# Horrible Bosses (2011)



## illmatic (May 11, 2011)

[YOUTUBE]mh9cG5dzs-U[/YOUTUBE]​ Official Site​
Synopsis





> For Nick, Kurt and Dale, the only thing that would make the daily grind more tolerable would be to grind their intolerable bosses into dust. Quitting is not an option, so, with the benefit of a few-too-many drinks and some dubious advice from a hustling ex-con, the three friends devise a convoluted and seemingly foolproof plan to rid themselves of their respective employers...permanently.

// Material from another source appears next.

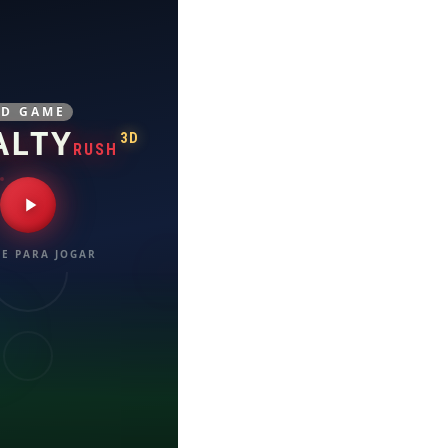
3D GAME
ALTY
3D
RUSH
E PARA JOGAR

There's only one problem: even the best laid plans are only as foolproof as the brains behind them.


Director: Seth Gordon

Cast: Jason Bateman, Charlie Day, Jason Sudeikis, Jennifer Aniston, Colin Farrell, Kevin Spacey, Donald Sutherland, Julie Bowen, Jamie Foxx


----------



## ElementX (May 12, 2011)

Don't know how good it's going to be, but the actors and the premise has got me interested.


----------



## Parallax (May 12, 2011)

I like Jason Bateman enough to at least probably check it out.


----------



## illmatic (Jul 5, 2011)

movie comes out this week


----------



## ~Gesy~ (Jul 5, 2011)

eh, this is the type of movie I watch on cable.


----------



## Bluebeard (Jul 6, 2011)

Looks hilarious, but you never really know with comedies.


----------



## Palpatine (Jul 6, 2011)

Hmm, could be good.


----------



## Doom85 (Jul 6, 2011)

Initial previews made it look completely lame, newer trailer made it actually look funny, but I'll wait for Redbox. Very rarely do I bother seeing comedies at the theater, it's like, "wait, why pay extra to see a movie ONLY ONCE on a big screen? Are the jokes somehow better when larger people deliver them? "


----------



## Adonis (Jul 6, 2011)

Charlie Day loses me with the whole "Jennifer Aniston is trying to 'rape' me. Oh no!" problem.

I thought the movie was called Horrible Bosses.


----------



## DragonTiger (Jul 6, 2011)

Watching the trailer and seeing Charlie Day makes me want to go watch It's Always Sunny instead


----------



## Jena (Jul 7, 2011)

Am I the only one who is annoyed by the whole Jennifer Aniston Charlie Day problem? Not to go off on some rant about sexism and I know it's a comedy and not supposed to be taken seriously and blah blah blah but come on. Go report that bitch to HR or something. That's clearly sexual harassment. You don't need to bump her off. Threaten to sue and you'll be swimming in gold.


At 0:34, is that Sweets from Bones in the background on the left?


----------



## gumby2ms (Jul 11, 2011)

Watched the movie. it was much better then it seemed. hell it was possibly the funniest movie I've seen this summer. definitely one to checkout.


----------



## Bluebeard (Jul 11, 2011)

I heard this was hilarious. 

Will probably watch online.


----------



## Shirker (Jul 11, 2011)

Jena said:


> Am I the only one who is annoyed by the whole Jennifer Aniston Charlie Day problem? Not to go off on some rant about sexism and I know it's a comedy and not supposed to be taken seriously and blah blah blah but come on. Go report that bitch to HR or something. That's clearly sexual harassment. You don't need to bump her off. Threaten to sue and you'll be swimming in gold.
> 
> 
> At 0:34, is that Sweets from Bones in the background on the left?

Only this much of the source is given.